In his address to German Catholics in 2019, Pope Francis wrote about the procedure and forewarned of discord.
In June 2022, Cardinal Walter Kasper, a German theologian closely associated with Pope Francis, issued a dire warning, stating that the German process runs the risk of “breaking its own neck” if it ignores the concerns voiced by an increasing number of bishops worldwide.
A “fraternal open letter” to Germany’s bishops was published in April by more than 100 cardinals and bishops from all over the globe, warning that the process’ push for significant changes to Church doctrine may result in schism.

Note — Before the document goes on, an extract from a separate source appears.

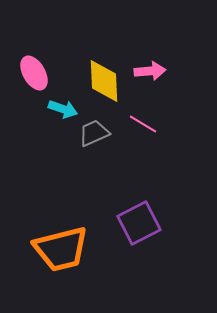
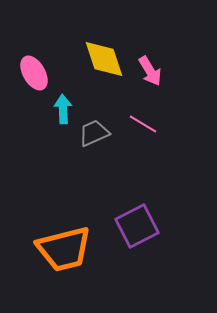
pink arrow: rotated 64 degrees clockwise
yellow diamond: moved 22 px up; rotated 15 degrees counterclockwise
cyan arrow: rotated 112 degrees counterclockwise
purple square: moved 2 px left, 3 px down
orange trapezoid: moved 3 px right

The Nordic bishops underlined their anxiety at the German process in an open letter in March, and the president of the Polish Catholic bishops’ conference expressed grave worries in a strongly written letter in February.
Bishop Georg Bätzing of Limburg, the president of the German Bishops’ Conference, has frequently dismissed all worries and expressed displeasure in Pope Francis in May 2022.
More recently, a different proponent of the German process said that the “Synodal Way” proposed “a conscious statement against the current Catholic catechism,” in an effort to alter the Church’s position on homosexuality.
He cited a passage that discussed shifting attitudes toward homosexuality as well as masturbation, marriage, sexual lust, and other themes relevant to Catholic doctrine.
The Vatican reiterated in its statement from Thursday a section of the pope’s letter from 2019 in which Francis had cautioned — in German — against certain Churches becoming ““separated from the universal Church,” adding that in such cases “they would weaken, perish and die.”
German proposals, according to the Holy See, should instead “flow into the synodal process of the universal Church, in order to contribute to mutual enrichment and to give witness to the unity with which the Body of the Church manifests its fidelity to Christ the Lord.”